Era passata una settimana se non due da quando mi avevano rinchiuso in questa casa dispersa nel nulla. Alcuni giorni Sebastian e Katherine restavano con me a sorvegliarmi, come se potessi fare qualcosa. Non avevo niente tranne che una TV e dei libri da leggere e secondo loro con quel poco che mi avevano concesso potevo in qualche modo comunicare con un'anima vivente. Ero costantemente in ansia a causa dei vari spari e motori che sentivo ogni tanto, in quei casi mi chiudevo in camera mia, non volendo vedere o sentire nulla di quello che poteva succedere fuori da quell'edificio di cui conoscevo solo l'interno a memoria. Anche in quel momento ero chiuso nella mia stanza, guardando di tanto in tanto fuori dall'unica finestra presente in quella stanza per vedere quando i vari spari fossero cessati, sperando con tutto il mio cuore che mio padre fosse una vittima di quei attacchi. Con l'arrivo della donna che affermava di essere mia madre, sembra che abbia alzato il livello della pazienza, che pensavo non sapesse neanche cosa fosse.
Improvvisamente Katherine entrò nella stanza con uno sguardo allarmante stampato in faccia, strillando come una fottuta.

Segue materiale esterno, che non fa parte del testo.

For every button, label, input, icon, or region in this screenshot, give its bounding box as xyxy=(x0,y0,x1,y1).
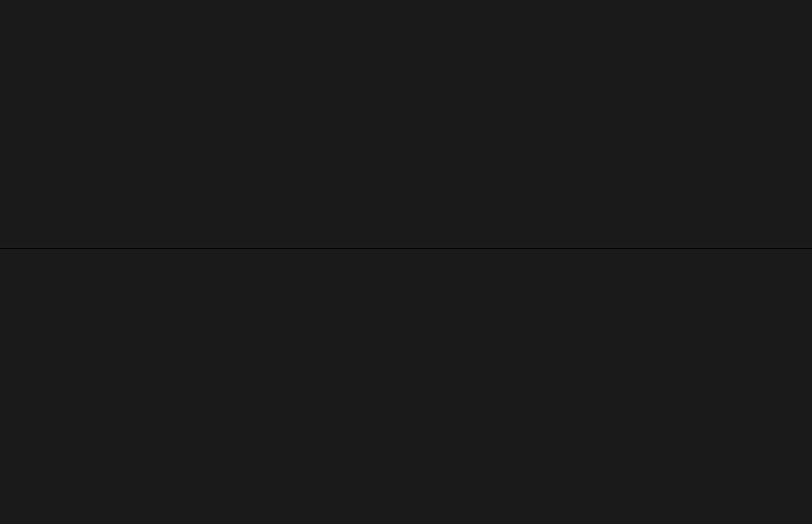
bottom-chart-section xyxy=(0,249,812,524)
top-chart-row xyxy=(0,0,812,249)
trading-workstation xyxy=(0,0,812,524)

"Lorenzo! Se sentirai dei rumori forti in casa, non ti spaventare, ok? Andrà tutto bene." disse avvicinandosi a me per poi prendere il mio viso fra le sue mani accarezzandomi con panico nelle sue iridi. "Se ti succede qualcosa urla, urla il mio nome o quello di tuo padre, verremo subito da te." continuò.

"Forse te verrai, si. Ma mio padre? Basta sognare. In ogni caso se mi succede qualcosa non potete mica lasciarmi qui." risposi togliendo le sue mani dal mio viso che mi provocavano un fastidio allucinante.

"Su, non dire così." cercò di tranquillizzarmi anche se di quello non ne avevo bisogno, finché il rumore degli spari aumentò e si fece sempre più vicino a noi.

"Ora devo andare, tu non muoverti."

"Come se potessi." conclusi guardandola uscire dalla mia stanza e sentendo la porta chiudersi a chiave. Fantastico.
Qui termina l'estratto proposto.